Com a morte da Showbizz restaram poucas opções de qualidade da literatura periódica sobre música e comportamento. Excetuando-se alguns raros exemplos, como Rock Press, Internacional Magazine e Rock Brigade, poucas realmente conseguiram tratar com a devida profundidade temas que sempre foram primordiais no universo juvenil. As matérias sobre o ídolo teen do momento costumavam ser de um primarismo atroz. Os textos eram contaminados pelas gírias das tribos urbanas, numa fracassada tentativa de aproximação. Hoje em dia, isso não faz muita diferença, já que o empobrecimento intelectual evoluiu e a ousadia das redações ficou restrita a alguns artigos.
Tanto que Zero se permitiu utilizar algumas dessas referências coloquiais. Mas como os tempos são outros, isso não chega a ofender a inteligência alheia. Em nada diminui a expectativa de encontrar seu especo no mercado. Pelo menos a princípio, há objetividade e fidelidade em suas propostas de diferenciação das outras revistas. Só o fato de aceitarem a colaboração de leitores com textos ou fotos (inspiração buscada no OI?) já é um indicativo. O editorial remete a um anarquismo empreendedor (?) claramente focado na abordagem de temas que provocam na imprensa convencional uma cegueira patológica (ou não?).
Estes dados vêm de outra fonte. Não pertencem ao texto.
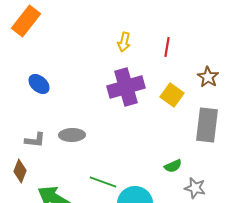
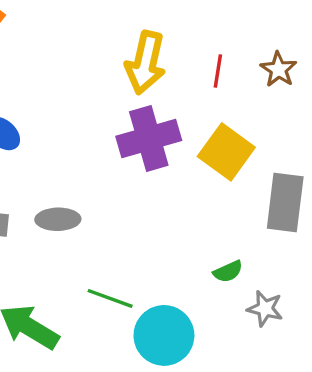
yellow arrow: (124, 42) -> (145, 63), size x1.8
brown star: (208, 77) -> (278, 69), moved
yellow square: (172, 95) -> (226, 152), size x1.4

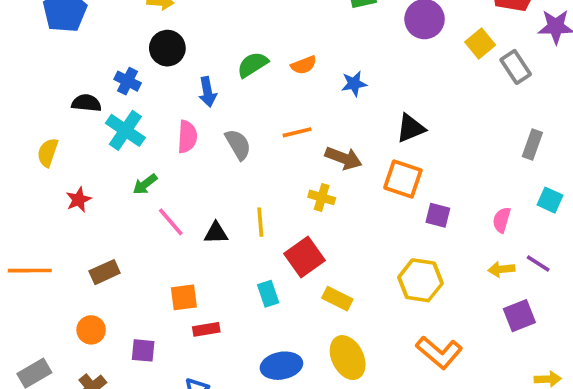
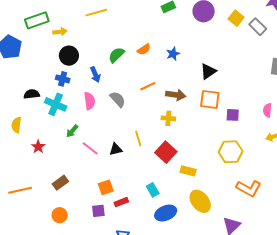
blue cross: (128, 81) -> (63, 79), moved
cyan rectangle: (268, 294) -> (153, 190), moved
purple square: (143, 350) -> (98, 211), moved

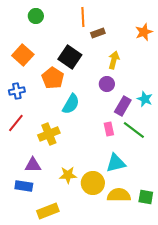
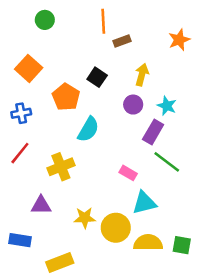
black square: (70, 57) -> (97, 77), moved, size x0.7
cyan star: (145, 99) -> (167, 106), moved
pink rectangle: (109, 129) -> (128, 173), moved, turned -48
blue rectangle: (24, 186) -> (20, 240), moved

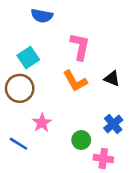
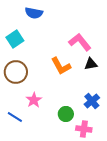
pink L-shape: (80, 47) -> (80, 42), moved, turned -50
cyan square: (28, 58) -> (15, 39), moved
black triangle: (112, 79) -> (91, 64), turned -32

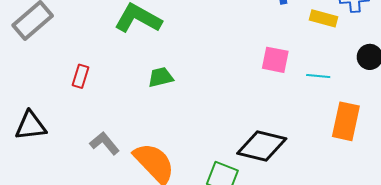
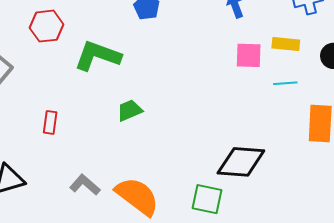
yellow rectangle: (324, 18) -> (286, 44), moved
pink square: (275, 60) -> (249, 55), moved

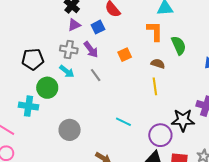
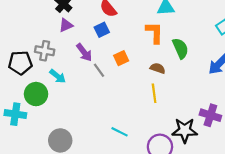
blue square: (98, 27) -> (102, 30), moved
gray cross: (69, 49) -> (45, 51), moved
gray line: (96, 75) -> (99, 70), moved

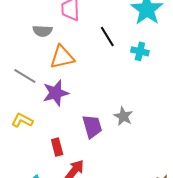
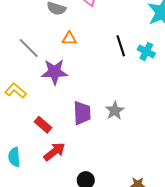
black line: (107, 37) -> (121, 46), moved
orange triangle: (62, 57) -> (69, 39), size x0.6
red rectangle: (57, 147) -> (43, 125), turned -48

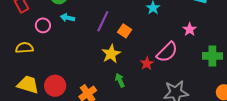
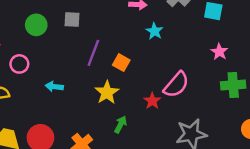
cyan arrow: (67, 18) -> (54, 86), moved
pink star: (190, 29) -> (219, 52), moved
green arrow: (120, 80) -> (120, 125), turned 56

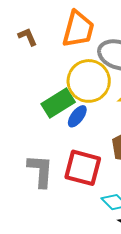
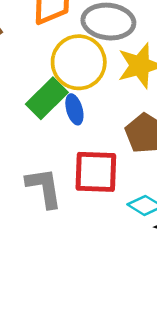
blue ellipse: (77, 116) -> (74, 109), turned -40

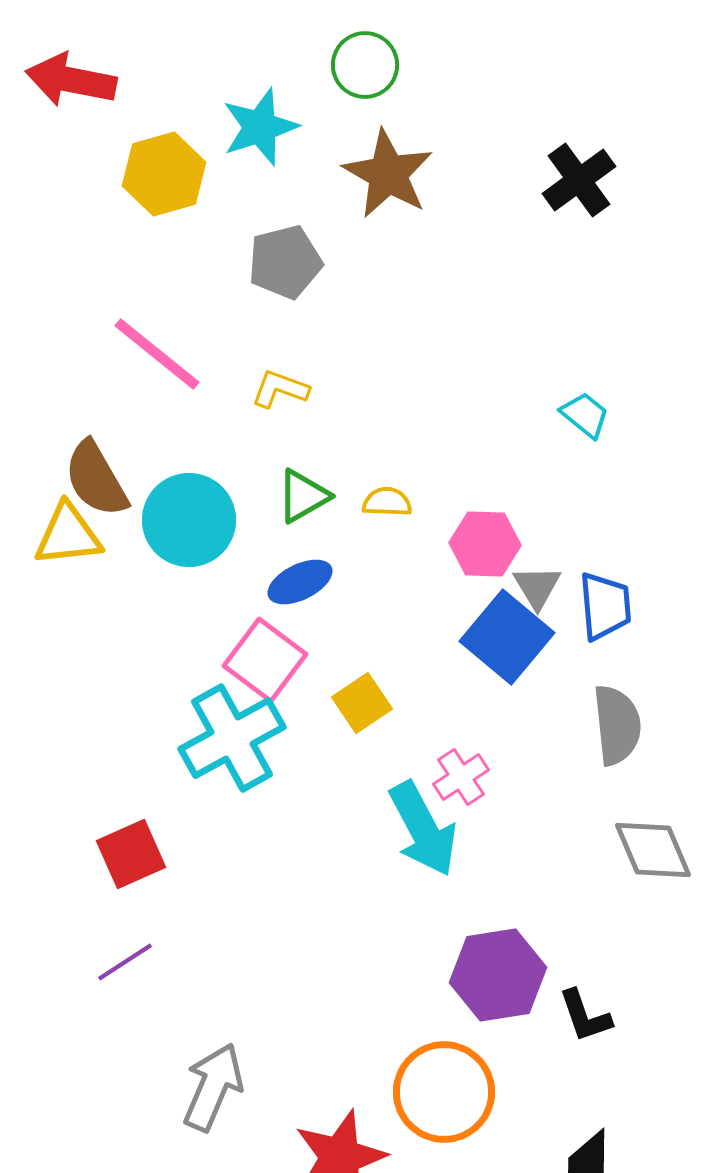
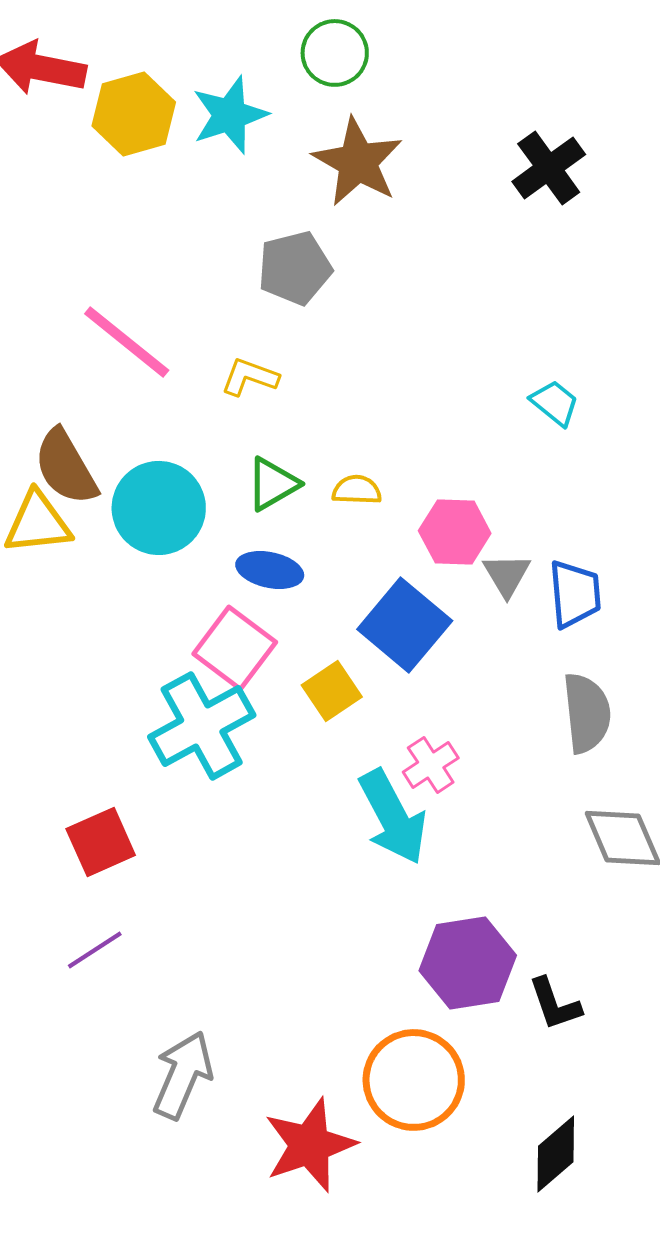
yellow hexagon: (164, 174) -> (134, 114), moved
gray pentagon: (285, 262) -> (295, 268), moved
blue ellipse: (300, 582) -> (270, 570), turned 38
blue square: (507, 637) -> (405, 625), moved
Sobriedade e experiências lisérgicas
Livros, personalidades, filmes, CDs. Tudo que a consagração das massas ainda não premiou ou premiou com uma curiosidade efêmera é a essência que vai nortear as páginas de Zero. As reuniões de pauta, supõe-se, deverão resultar na descoberta de preciosidades como a entrevista interessante e inusitada feita com o cantor Nahim (lembram dele?), que remonta todo o quebra-cabeça de uma injustiça cometida contra o artista na antiga versão do programa Qual é a Música do SBT (a tramóia revelada por Nahim provoca risos nervosos de indignação). Se as entrevistas tiverem o quilate desta primeira, já vale o dinheiro cobrado.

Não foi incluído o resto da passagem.